Almost everyone in the Indian media contingent covering the Summer Games turned up at the South Paris Arena on the evening of August 7. There was a sizeable Indian audience and Mirabai, doing a traditional ‘Namaste’, received a thunderous ovation when the line-up was introduced.

Even if she targeted 90kgs in snatch, Mirabai equalled her personal best of 88kgs in her second and final attempt. Just like a false start in athletics, no balls in cricket, bad lifts are part of weightlifting. Remember defending champion Neeraj Chopra had a series of foul throws before winning the Paris Olympics silver in javelin.

Bad lifts can be a result of awry technique, incorrect form, excessive weight or simply because of a lack of warm-up. It was hard to imagine that an experienced weightlifter like Mirabai would not have prepared her body before her lifts in Paris. At the end of the snatch round, Mirabai and Surodchana were joint third, both having lifted 88kgs each.

The clean and jerk section would be decisive. Mirabai failed in her first attempt at 111kgs. She was successful in her second attempt immediately after but Surodchana put the pressure back on Mirabai by lifting 112kgs in her second attempt.

“That bad lift disturbed my rhythm. I was having painful cramps due to my periods and that failed attempt not only dazed me but probably affected my preparation. For me, lifting 111 was not a challenge but the unsuccessful lift probably made the difference in our planning,” said Mirabai on the sidelines of the launch of the ASMITA women’s weightlifting league in Modinagar on Tuesday.

Surodchana lifted 112kgs in clean and jerk for a total of 200kgs.
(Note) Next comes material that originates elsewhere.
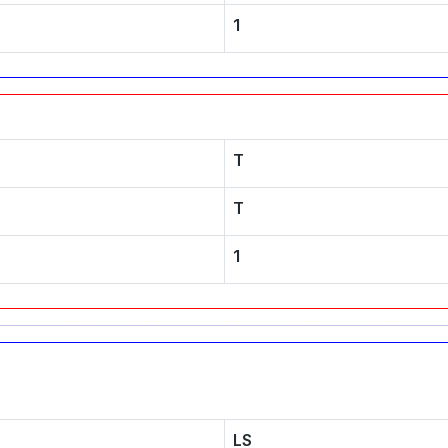
1
T
T
1
LS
Mirabai (total 199kgs) could not improve beyond 111 – she missed her final attempt at 114kgs -- and was relegated to the fourth position. There have been questions on her team’s selection of weights in the clean and jerk category but Mirabai reiterated that it was “just bad luck and the decision on weight selection was unanimous between her and the coach.”

“Me and my coach knew that even if we did 112 and 113, a medal was guaranteed. We came to Paris regularly doing up to 115 and 117, but kismat (luck) was not with us that evening,” said Mirabai.

While Mirabai put it down to a medal-denying bad lift, coach Sharma was more emotional about missing out on a podium finish. Uttering the lyrics of a famous Jagjit Singh ghazal -- Jo beet gya hai, woh gujar kyo nahi jata (Why doesn’t what has passed, just pass away?” – Sharma said: “It’s not easy to forget this. We had really prepared hard and wanted to make history again and set a benchmark. It was not to be.”

Sharma and Mirabai are working hard at the former’s Weightlifting Warriorz Academy in Modinagar. Going forward, she will be in a new weight category – 48kgs – and both refuse to put the cart before the horse as Mirabai still wants to achieve 90kgs in snatch. She will be 30 on August 8.

“I have been working on slight tweaks in my technique, particularly in snatch. Snatch is all technique while clean and jerk is more power based. How to lift and progress, how to control the back, execution of the second pull, all those aspects need technical refinement. These are little changes but over the years, the body develops muscle memory which is hard to let go,” Mirabai told a group of selected media personnel.

Keeping fit and peaking in the big tournaments will be key to Mirabai’s progress. Her immediate calendar includes the Commonwealth Championships in Ahmedabad from August 24-30. Then her biggest test will come in the IWF World Championships in Forde, Norway from October 2-11.

The goal will then shift to the 2026 Asian Games which will be held in Aichi-Nagoya in Japan from September 19 to October 4. Mirabai’s cupboard doesn’t have an Asian Games gold medal yet. The LA 2028 Olympics are not in Team Mirabai’s mind yet!